Looking at the film by itself, it's really well done. The Paris train station set was a grand construction demanded by Scorsese, and looking at it on screen, you can see why. Had this film been shot in a standard studio with different sets on a smaller scale, the grandiose feeling of the set would not have been translated to screen. Thankfully, the scale of the train station comes across, and it's actually enhanced by the inclusion of the 3D technology, creating a depth and scale that only 3D could possibly create. The attention to detail in the props and sets is well worth noting as well, as nothing seems out of place or seems to have been an after thought, it seems clear that everything on screen has been carefully selected and placed to add to the on-screen illusion. The plot never drags its feet either, another case of each line being carefully selected and placed into the script to further the story, and thus the story continues at a steady pace throughout, never feeling like the two hours you'll spend watching it. In truth, the film feels as if it could twice the length and you still wouldn't notice, and you probably wouldn't care, given how beautifully the film's been shot, it's a real treat to watch, especially on a big screen.

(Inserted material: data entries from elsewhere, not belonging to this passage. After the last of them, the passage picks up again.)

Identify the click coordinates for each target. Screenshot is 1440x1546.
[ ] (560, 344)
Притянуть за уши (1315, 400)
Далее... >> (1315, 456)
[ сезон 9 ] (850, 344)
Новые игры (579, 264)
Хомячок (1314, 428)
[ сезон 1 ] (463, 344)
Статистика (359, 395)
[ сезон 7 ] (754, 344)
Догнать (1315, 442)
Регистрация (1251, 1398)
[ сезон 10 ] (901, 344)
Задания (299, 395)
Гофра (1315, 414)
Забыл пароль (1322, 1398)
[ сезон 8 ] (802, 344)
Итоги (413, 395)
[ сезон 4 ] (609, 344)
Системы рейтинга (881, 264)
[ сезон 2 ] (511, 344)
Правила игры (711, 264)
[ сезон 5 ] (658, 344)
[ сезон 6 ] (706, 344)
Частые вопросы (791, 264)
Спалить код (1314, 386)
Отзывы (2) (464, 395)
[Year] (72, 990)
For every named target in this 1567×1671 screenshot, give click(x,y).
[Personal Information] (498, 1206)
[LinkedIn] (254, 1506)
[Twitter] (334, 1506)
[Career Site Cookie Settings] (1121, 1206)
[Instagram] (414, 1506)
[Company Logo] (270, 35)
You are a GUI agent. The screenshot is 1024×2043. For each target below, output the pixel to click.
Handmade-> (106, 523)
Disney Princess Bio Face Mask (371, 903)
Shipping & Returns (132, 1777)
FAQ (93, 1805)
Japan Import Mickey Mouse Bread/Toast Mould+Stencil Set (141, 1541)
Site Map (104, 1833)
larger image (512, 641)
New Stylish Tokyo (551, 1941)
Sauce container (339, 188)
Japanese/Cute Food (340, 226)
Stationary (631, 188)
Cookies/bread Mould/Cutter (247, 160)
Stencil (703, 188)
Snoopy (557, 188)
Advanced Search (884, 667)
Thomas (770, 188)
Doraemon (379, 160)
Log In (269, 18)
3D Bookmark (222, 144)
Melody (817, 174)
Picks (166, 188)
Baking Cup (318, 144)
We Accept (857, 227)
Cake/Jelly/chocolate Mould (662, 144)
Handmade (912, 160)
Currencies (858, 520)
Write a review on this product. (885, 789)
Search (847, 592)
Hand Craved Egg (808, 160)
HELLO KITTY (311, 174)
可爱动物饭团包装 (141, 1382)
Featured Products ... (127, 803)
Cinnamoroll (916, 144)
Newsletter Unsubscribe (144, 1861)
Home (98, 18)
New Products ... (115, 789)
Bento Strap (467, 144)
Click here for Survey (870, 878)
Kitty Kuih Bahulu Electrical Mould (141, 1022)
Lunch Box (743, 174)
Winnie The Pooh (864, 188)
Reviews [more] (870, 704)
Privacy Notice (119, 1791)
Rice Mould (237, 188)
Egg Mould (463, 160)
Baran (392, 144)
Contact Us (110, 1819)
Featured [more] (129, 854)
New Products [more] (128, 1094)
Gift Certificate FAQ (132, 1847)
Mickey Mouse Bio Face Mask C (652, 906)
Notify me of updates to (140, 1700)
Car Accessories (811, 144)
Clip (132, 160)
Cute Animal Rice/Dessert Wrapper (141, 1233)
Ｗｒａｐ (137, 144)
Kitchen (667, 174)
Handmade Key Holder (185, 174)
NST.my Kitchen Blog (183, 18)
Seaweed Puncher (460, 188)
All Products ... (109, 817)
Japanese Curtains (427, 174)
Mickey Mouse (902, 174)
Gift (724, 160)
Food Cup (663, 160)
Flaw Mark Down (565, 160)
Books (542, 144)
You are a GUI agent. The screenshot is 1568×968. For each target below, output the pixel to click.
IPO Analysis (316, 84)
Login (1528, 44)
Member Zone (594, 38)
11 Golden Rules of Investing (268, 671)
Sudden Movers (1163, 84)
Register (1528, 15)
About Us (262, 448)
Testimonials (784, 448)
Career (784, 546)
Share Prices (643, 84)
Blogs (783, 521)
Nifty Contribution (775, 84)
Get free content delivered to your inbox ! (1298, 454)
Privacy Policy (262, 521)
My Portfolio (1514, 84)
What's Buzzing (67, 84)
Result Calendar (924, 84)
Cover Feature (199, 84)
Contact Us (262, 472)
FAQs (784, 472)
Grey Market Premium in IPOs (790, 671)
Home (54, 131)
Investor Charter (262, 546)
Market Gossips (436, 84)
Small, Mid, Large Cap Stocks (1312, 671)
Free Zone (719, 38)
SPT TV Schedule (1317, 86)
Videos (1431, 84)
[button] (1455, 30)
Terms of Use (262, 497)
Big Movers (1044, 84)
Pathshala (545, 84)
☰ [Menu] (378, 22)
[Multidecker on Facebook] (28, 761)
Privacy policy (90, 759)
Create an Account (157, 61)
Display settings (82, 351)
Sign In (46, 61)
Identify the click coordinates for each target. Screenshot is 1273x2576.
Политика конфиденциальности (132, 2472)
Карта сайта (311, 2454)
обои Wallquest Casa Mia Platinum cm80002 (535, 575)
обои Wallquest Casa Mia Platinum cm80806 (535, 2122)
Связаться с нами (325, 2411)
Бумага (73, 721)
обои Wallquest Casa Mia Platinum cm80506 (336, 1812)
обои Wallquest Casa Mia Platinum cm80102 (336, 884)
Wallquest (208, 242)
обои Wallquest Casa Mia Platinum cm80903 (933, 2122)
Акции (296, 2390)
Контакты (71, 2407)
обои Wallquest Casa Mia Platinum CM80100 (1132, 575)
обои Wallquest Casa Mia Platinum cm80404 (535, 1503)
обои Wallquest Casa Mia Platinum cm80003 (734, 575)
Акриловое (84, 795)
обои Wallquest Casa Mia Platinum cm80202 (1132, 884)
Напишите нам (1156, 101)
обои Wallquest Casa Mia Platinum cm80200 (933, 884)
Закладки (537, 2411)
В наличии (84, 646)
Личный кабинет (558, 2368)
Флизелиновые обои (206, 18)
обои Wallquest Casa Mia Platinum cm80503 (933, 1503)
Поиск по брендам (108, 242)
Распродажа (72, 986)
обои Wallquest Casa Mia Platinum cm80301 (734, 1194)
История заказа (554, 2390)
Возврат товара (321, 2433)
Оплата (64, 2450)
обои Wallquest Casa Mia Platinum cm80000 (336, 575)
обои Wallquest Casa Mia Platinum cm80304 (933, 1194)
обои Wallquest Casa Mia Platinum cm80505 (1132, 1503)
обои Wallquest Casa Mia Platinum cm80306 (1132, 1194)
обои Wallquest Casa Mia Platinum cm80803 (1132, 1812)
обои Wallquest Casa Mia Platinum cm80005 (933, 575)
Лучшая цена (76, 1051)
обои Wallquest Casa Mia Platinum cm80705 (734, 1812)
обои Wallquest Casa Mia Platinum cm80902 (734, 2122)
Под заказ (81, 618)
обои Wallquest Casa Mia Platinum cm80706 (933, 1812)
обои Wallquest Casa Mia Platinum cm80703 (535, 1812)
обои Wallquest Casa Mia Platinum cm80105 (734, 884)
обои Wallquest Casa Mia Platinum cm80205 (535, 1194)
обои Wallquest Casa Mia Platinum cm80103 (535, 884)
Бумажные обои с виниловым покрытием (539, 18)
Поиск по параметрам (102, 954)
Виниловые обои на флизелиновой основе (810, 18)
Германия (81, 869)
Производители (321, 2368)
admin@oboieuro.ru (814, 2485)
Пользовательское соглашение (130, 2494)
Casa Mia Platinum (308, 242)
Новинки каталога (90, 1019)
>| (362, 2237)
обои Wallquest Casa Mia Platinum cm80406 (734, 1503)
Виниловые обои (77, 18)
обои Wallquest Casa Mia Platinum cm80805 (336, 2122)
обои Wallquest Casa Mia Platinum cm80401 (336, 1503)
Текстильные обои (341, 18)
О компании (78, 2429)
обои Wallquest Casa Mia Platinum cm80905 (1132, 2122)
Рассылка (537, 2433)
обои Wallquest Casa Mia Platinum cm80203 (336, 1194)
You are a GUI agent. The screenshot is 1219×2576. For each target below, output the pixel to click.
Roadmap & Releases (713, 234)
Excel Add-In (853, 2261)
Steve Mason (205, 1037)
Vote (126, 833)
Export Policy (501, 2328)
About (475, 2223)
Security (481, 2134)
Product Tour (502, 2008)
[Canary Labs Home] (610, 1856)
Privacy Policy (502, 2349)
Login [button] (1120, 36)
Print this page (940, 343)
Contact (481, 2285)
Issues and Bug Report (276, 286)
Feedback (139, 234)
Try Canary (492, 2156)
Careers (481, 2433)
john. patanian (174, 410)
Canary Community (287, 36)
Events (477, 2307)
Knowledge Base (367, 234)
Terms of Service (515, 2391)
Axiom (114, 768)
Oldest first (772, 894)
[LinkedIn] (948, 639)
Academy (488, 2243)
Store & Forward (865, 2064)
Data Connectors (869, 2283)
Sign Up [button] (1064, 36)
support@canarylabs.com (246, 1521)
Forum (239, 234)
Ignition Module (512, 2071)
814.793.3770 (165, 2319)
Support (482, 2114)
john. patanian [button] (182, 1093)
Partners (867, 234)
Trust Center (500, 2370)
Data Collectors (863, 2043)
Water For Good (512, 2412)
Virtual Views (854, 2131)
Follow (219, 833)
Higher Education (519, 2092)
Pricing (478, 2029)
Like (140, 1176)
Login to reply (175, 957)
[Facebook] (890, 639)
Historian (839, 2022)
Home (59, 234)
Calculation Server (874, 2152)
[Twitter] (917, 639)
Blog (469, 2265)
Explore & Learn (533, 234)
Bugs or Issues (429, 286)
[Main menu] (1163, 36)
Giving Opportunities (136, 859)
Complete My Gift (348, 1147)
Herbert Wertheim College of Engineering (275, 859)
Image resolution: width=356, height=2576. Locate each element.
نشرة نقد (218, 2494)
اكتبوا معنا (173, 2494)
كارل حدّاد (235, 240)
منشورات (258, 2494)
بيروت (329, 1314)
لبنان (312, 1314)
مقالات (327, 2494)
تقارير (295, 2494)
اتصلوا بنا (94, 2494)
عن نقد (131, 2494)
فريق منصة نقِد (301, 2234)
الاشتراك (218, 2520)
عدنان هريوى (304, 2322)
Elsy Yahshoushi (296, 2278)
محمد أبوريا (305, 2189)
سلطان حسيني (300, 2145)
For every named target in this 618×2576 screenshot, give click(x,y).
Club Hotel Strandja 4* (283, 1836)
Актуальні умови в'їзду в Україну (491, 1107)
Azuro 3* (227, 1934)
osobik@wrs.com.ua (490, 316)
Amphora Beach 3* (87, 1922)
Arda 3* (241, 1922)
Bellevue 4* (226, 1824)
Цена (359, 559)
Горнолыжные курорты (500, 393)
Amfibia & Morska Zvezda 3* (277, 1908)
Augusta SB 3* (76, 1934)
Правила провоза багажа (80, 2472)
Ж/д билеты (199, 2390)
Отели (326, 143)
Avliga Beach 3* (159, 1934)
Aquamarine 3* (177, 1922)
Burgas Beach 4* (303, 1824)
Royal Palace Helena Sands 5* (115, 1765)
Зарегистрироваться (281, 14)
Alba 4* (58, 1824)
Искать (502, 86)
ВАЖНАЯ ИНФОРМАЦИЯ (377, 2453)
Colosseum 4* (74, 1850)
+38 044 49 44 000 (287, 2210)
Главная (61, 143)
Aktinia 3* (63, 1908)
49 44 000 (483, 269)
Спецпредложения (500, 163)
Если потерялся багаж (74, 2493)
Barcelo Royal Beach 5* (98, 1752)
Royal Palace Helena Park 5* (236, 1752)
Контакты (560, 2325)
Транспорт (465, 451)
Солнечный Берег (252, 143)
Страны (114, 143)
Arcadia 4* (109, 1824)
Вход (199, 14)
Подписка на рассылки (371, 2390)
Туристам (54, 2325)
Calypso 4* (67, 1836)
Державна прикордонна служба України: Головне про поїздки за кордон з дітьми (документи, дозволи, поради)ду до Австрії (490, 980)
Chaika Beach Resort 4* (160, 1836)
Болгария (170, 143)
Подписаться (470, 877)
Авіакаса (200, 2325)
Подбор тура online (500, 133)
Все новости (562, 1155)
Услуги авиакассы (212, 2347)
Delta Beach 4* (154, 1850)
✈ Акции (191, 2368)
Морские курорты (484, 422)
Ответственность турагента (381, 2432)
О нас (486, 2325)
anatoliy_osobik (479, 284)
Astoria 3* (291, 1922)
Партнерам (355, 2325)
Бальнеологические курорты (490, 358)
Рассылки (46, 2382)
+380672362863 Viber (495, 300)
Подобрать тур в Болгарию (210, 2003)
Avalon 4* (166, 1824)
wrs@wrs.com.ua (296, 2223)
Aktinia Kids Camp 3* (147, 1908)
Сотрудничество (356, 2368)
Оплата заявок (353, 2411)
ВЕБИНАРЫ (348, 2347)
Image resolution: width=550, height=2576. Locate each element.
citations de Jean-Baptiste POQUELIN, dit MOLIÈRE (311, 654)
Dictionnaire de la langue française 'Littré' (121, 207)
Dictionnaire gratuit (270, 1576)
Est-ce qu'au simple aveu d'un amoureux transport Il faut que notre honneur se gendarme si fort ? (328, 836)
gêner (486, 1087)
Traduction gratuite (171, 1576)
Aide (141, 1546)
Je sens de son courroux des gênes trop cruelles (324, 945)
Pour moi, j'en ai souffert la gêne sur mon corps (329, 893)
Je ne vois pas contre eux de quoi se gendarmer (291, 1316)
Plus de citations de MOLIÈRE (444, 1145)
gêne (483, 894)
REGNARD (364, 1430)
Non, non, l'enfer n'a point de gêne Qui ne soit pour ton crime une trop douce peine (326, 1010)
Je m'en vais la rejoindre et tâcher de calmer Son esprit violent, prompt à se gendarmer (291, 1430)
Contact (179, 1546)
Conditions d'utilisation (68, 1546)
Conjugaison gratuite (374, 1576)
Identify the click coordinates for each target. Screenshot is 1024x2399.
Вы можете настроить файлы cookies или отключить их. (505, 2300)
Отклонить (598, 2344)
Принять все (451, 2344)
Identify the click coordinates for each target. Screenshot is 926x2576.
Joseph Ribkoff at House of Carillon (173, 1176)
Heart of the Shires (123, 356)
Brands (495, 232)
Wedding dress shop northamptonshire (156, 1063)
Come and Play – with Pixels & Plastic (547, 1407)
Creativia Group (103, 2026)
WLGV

Overall, there are good and bad things about this film, and by no means is this a bad film, but it just feels so disappointingly generic. It's good that Scorsese has explored other territory at this point in his film making career after achieving so much greatness previously, but the genre, plot and themes are so distinctly unsuited to the director that it neutralises any flourishes he might have been able to add. You can certainly see why he took on this film though; in amongst the story of the lost child finding answers, the film is the story of a long held love affair with cinema, an ode to the magic and legacy of Georges Melies, it's an ode to the birth and artform of cinema, and this at least is done wonderfully. The story is told well, the film doesn't drag, and surprisingly makes good use of the 3D technology, but then, if a master like Martin is using 3D cameras, he's not going to let anything slide. He does get some great performances out of his cast, and the cinematography is fantastic, as are the sets and details amongst the mise-en-scene. I really don't have a problem with Hugo as a film. I just have a problem with it being a Scorsese film.
Hugo was released on the 2nd December 2011 and is no longer being shown in cinemas.